CMStatistics 2020: Start Registration
View Submission - CMStatistics
Title: Improved clustering algorithms for the bipartite stochastic block model Authors:  Suzanne Sigalla - CREST, ENSAE (France) [presenting]
Alexandre Tsybakov - CREST (France)
Mohamed Ndaoud - University of Southern California (United States)
Abstract: Consider a Bipartite Stochastic Block Model (BSBM) on vertex sets V1 and V2. We investigate sufficient conditions of exact and almost full recovery for clustering over V1 using polynomial-time algorithms, in the regime where the size of V1 is way smaller than the size of V2. We improve upon the known conditions of almost full recovery for spectral clustering algorithms in BSBM. Furthermore, we propose a new computationally simple and fast procedure achieving exact recovery under milder conditions than the state of the art.
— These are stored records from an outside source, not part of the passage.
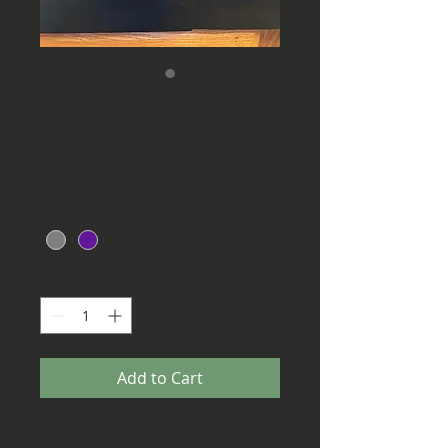
Easy Twist X-Large
Bowl
Price
$7.50
Color
*
Quantity
*
Add to Cart
Easy Twist X-Large Bowl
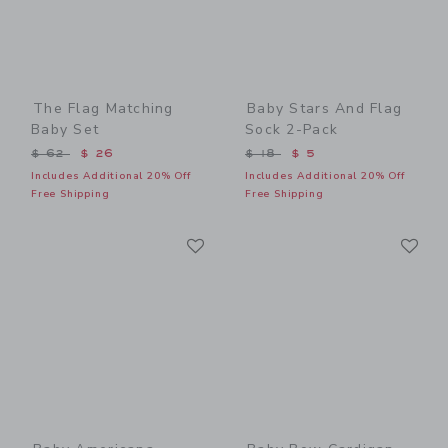
The Flag Matching
Baby Stars And Flag
Baby Set
Sock 2-Pack
Price reduced from $ 62 to
Price reduced from $ 18 t
$ 62
$ 26
$ 18
$ 5
Includes Additional 20% Off
Includes Additional 20% Off
Free Shipping
Free Shipping
Link
Li
Link
Link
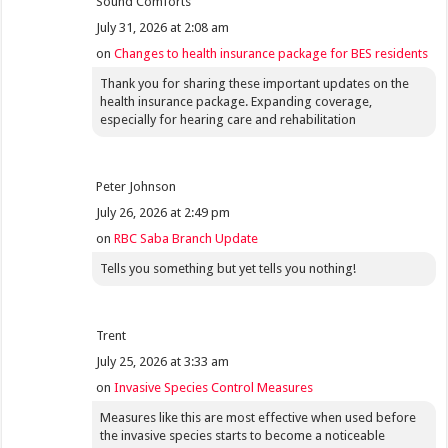
Sound Comforts
July 31, 2026 at 2:08 am
on
Changes to health insurance package for BES residents
Thank you for sharing these important updates on the
health insurance package. Expanding coverage,
especially for hearing care and rehabilitation
Peter Johnson
July 26, 2026 at 2:49 pm
on
RBC Saba Branch Update
Tells you something but yet tells you nothing!
Trent
July 25, 2026 at 3:33 am
on
Invasive Species Control Measures
Measures like this are most effective when used before
the invasive species starts to become a noticeable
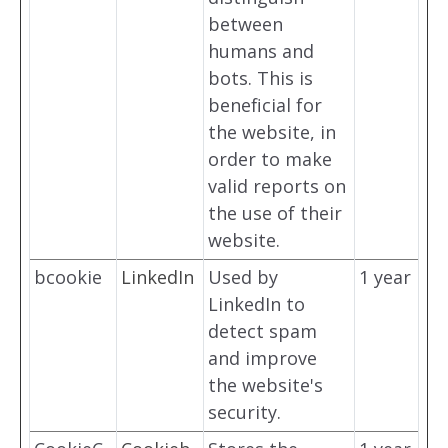
between
humans and
bots. This is
beneficial for
the website, in
order to make
valid reports on
the use of their
website.
bcookie
LinkedIn
Used by
1 year
LinkedIn to
detect spam
and improve
the website's
security.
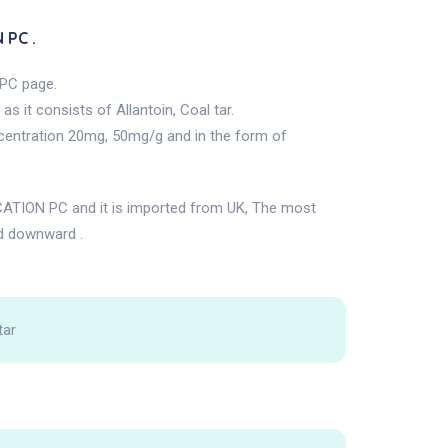
 PC .
PC page.
 it consists of Allantoin, Coal tar.
centration 20mg, 50mg/g and in the form of
TION PC and it is imported from UK, The most
d downward .
tar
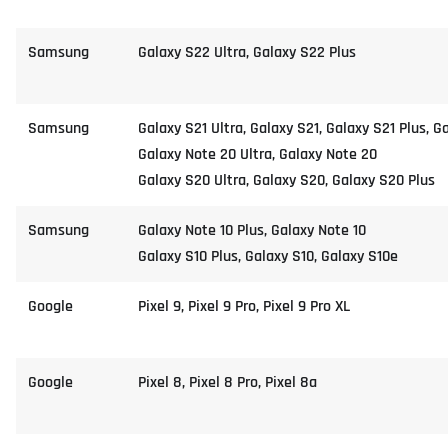
Samsung
Galaxy S22 Ultra, Galaxy S22 Plus
Samsung
Galaxy S21 Ultra, Galaxy S21, Galaxy S21 Plus, G
Galaxy Note 20 Ultra, Galaxy Note 20
Galaxy S20 Ultra, Galaxy S20, Galaxy S20 Plus
Samsung
Galaxy Note 10 Plus, Galaxy Note 10
Galaxy S10 Plus, Galaxy S10, Galaxy S10e
Google
Pixel 9, Pixel 9 Pro, Pixel 9 Pro XL
Google
Pixel 8, Pixel 8 Pro, Pixel 8a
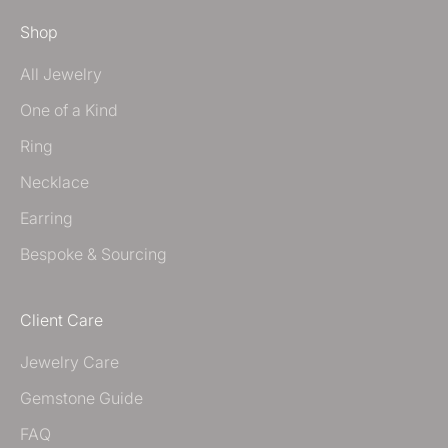
Shop
All Jewelry
One of a Kind
Ring
Necklace
Earring
Bespoke & Sourcing
Client Care
Jewelry Care
Gemstone Guide
FAQ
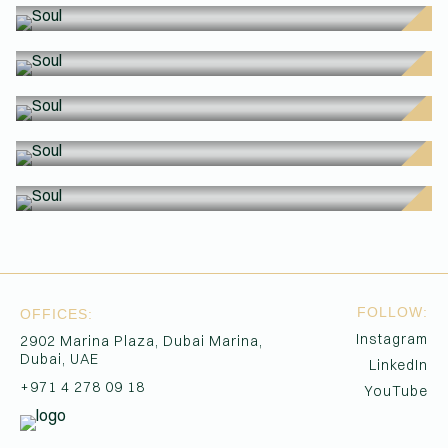
SO
SO
(Affiliations)
SO
SO
SO
SO
FOLLOW:
OFFICES:
Instagram
2902 Marina Plaza, Dubai Marina,
Dubai, UAE
LinkedIn
+971 4 278 09 18
YouTube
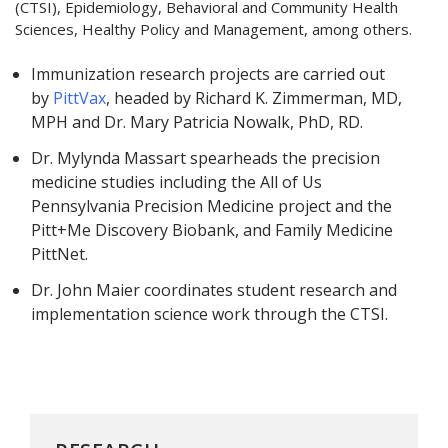
(CTSI), Epidemiology, Behavioral and Community Health
Sciences, Healthy Policy and Management, among others.
Immunization research projects are carried out
by
PittVax
, headed by Richard K. Zimmerman, MD,
MPH and Dr. Mary Patricia Nowalk, PhD, RD.
Dr. Mylynda Massart spearheads the precision
medicine studies including the All of Us
Pennsylvania Precision Medicine project and the
Pitt+Me Discovery Biobank, and Family Medicine
PittNet.
Dr. John Maier coordinates student research and
implementation science work through the CTSI.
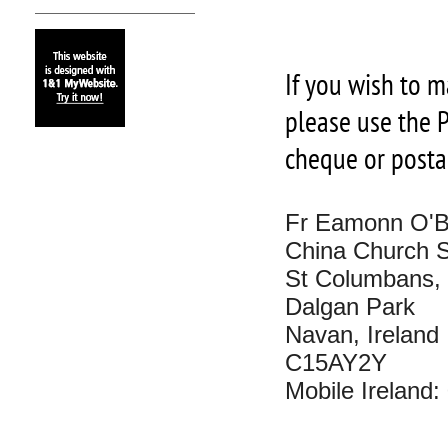
If you wish to m
please use the P
cheque or posta
Fr Eamonn O'B
China Church So
St Columbans,
Dalgan Park
Navan, Ireland
C15AY2Y
Mobile Ireland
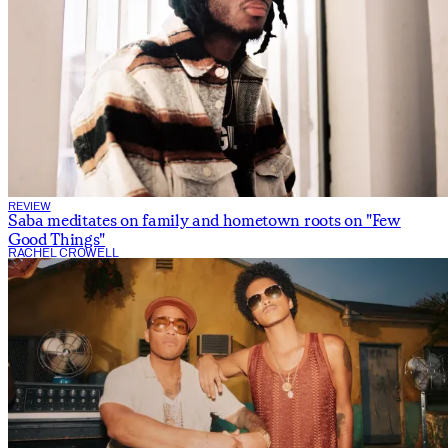
REVIEW
Saba meditates on family and hometown roots on "Few
Good Things"
RACHEL CROWELL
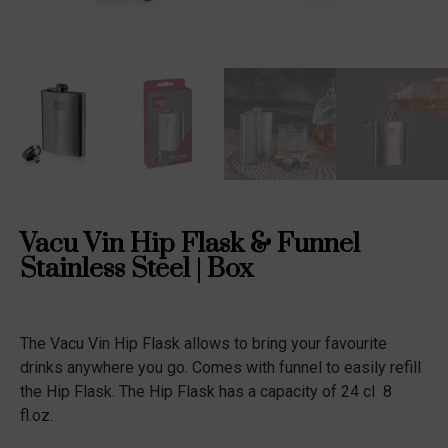
Vacu Vin Hip Flask & Funnel
Stainless Steel | Box
The Vacu Vin Hip Flask allows to bring your favourite
drinks anywhere you go. Comes with funnel to easily refill
the Hip Flask. The Hip Flask has a capacity of 24 cl  8
fl.oz.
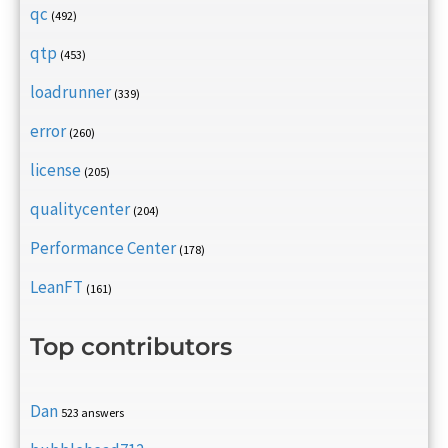
qc
(492)
qtp
(453)
loadrunner
(339)
error
(260)
license
(205)
qualitycenter
(204)
Performance Center
(178)
LeanFT
(161)
Top contributors
Dan
523 answers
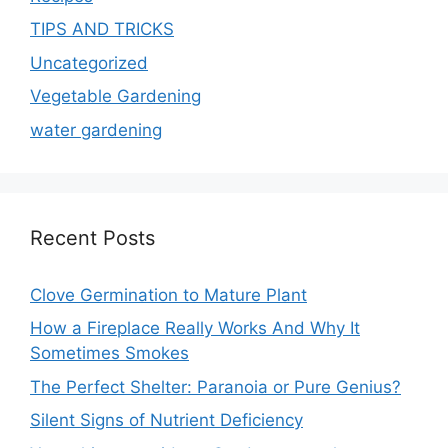
TIPS AND TRICKS
Uncategorized
Vegetable Gardening
water gardening
Recent Posts
Clove Germination to Mature Plant
How a Fireplace Really Works And Why It
Sometimes Smokes
The Perfect Shelter: Paranoia or Pure Genius?
Silent Signs of Nutrient Deficiency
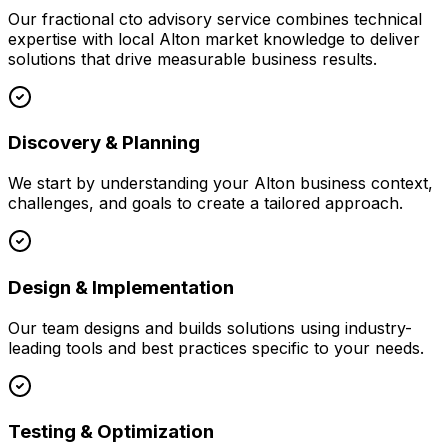
Our
fractional cto advisory
service combines technical
expertise with local
Alton
market knowledge to deliver
solutions that drive measurable business results.
Discovery & Planning
We start by understanding your
Alton
business context,
challenges, and goals to create a tailored approach.
Design & Implementation
Our team designs and builds solutions using industry-
leading tools and best practices specific to your needs.
Testing & Optimization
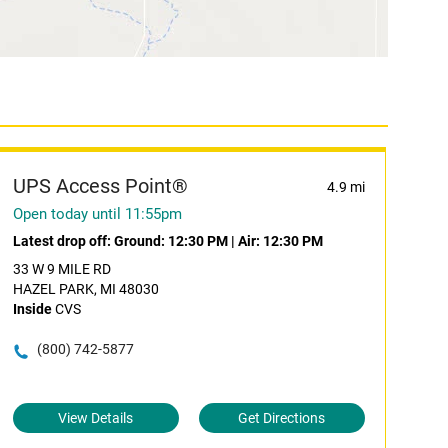
UPS Access Point®
4.9 mi
Open today until 11:55pm
Latest drop off:
Ground: 12:30 PM
|
Air: 12:30 PM
33 W 9 MILE RD
HAZEL PARK, MI 48030
Inside
CVS
(800) 742-5877
View Details
Get Directions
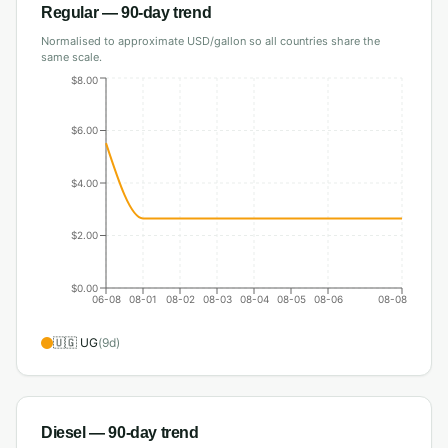
Regular
— 90-day trend
Normalised to approximate USD/gallon so all countries share the
same scale.
$8.00
$6.00
$4.00
$2.00
$0.00
06-08
08-01
08-02
08-03
08-04
08-05
08-06
08-08
🇺🇬
UG
(
9
d)
Diesel
— 90-day trend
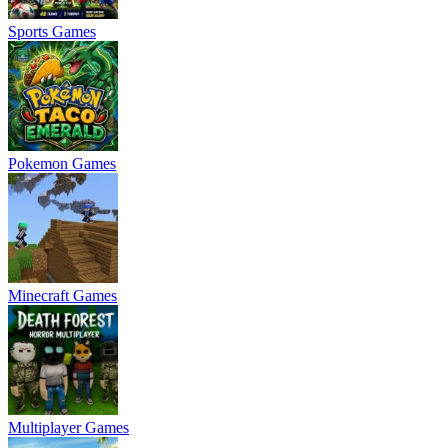
Sports Games
Pokemon Games
Minecraft Games
Multiplayer Games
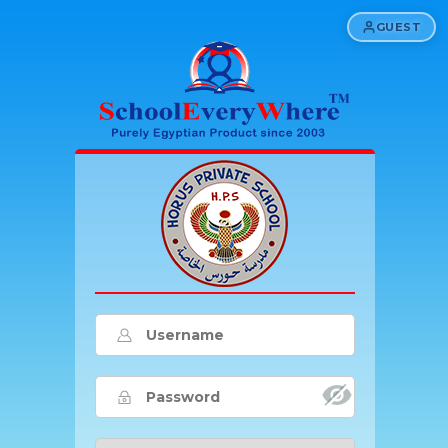
GUEST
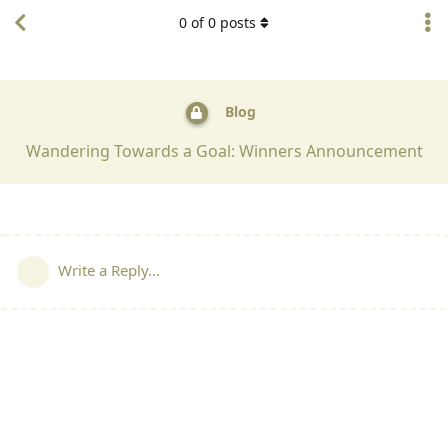
0
of
0
posts
Blog
Wandering Towards a Goal: Winners Announcement
Write a Reply...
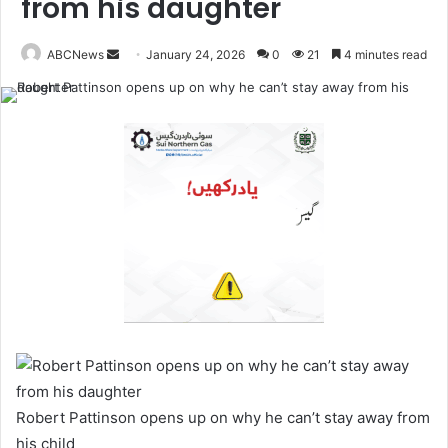
from his daughter
ABCNews
January 24, 2026
0
21
4 minutes read
S
e
n
d
a
n
e
m
a
i
l
Robert Pattinson opens up on why he can’t stay away from
his child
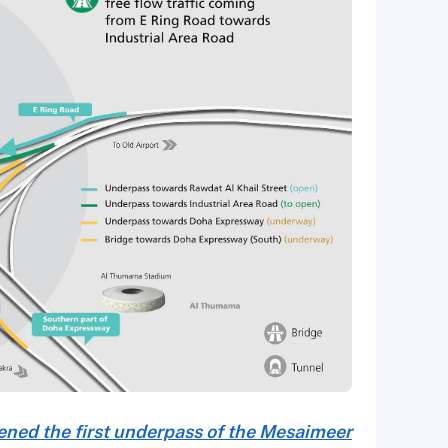
ned the first underpass of the Mesaimeer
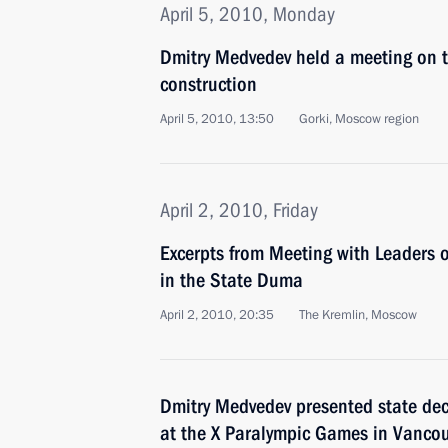
April 5, 2010, Monday
Dmitry Medvedev held a meeting on tr
construction
April 5, 2010, 13:50
Gorki, Moscow region
April 2, 2010, Friday
Excerpts from Meeting with Leaders o
in the State Duma
April 2, 2010, 20:35
The Kremlin, Moscow
Dmitry Medvedev presented state dec
at the X Paralympic Games in Vanco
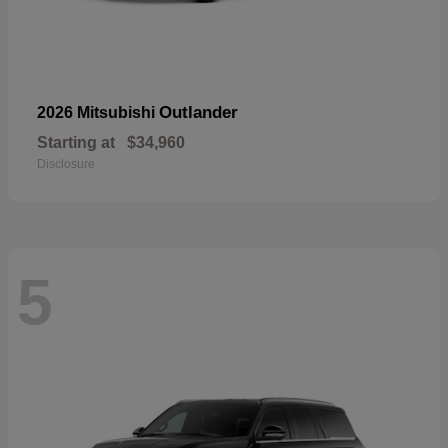
Outlander
2026 Mitsubishi
Starting at
$34,960
Disclosure
5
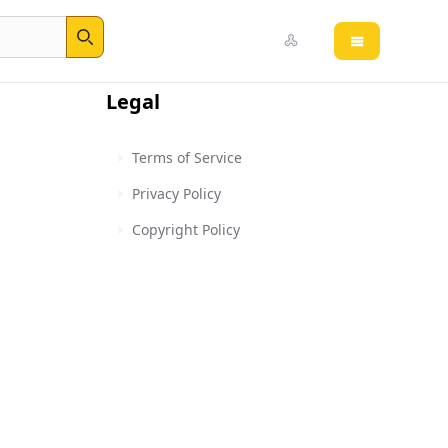
Open main 
Search
Legal
Terms of Service
Privacy Policy
Copyright Policy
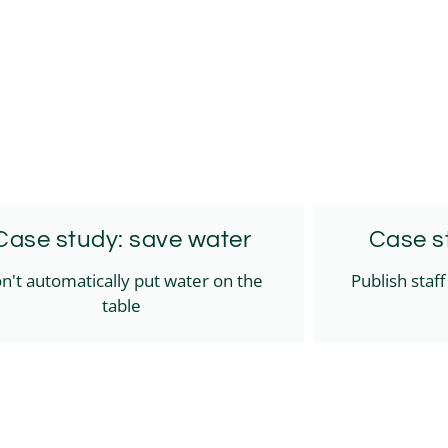
Case study: save water
Case st
n't automatically put water on the
Publish staf
table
This procedure is a variant of Lloyd's iterations initialized with a well-chosen spectral algorithm leading to what we expect to be optimal conditions for exact recovery in this model. The latter fact is further supported by showing that a supervised oracle procedure requires similar conditions to achieve exact recovery. The key elements of the proof techniques are different from classical community detection tools on random graphs. Numerical studies confirm our theory, and show that the suggested algorithm is both high-speed and achieves similar performance as the supervised oracle. Finally, using the connection between planted satisfiability problems and the BSBM, we improve upon the sufficient number of clauses to completely recover the planted assignment.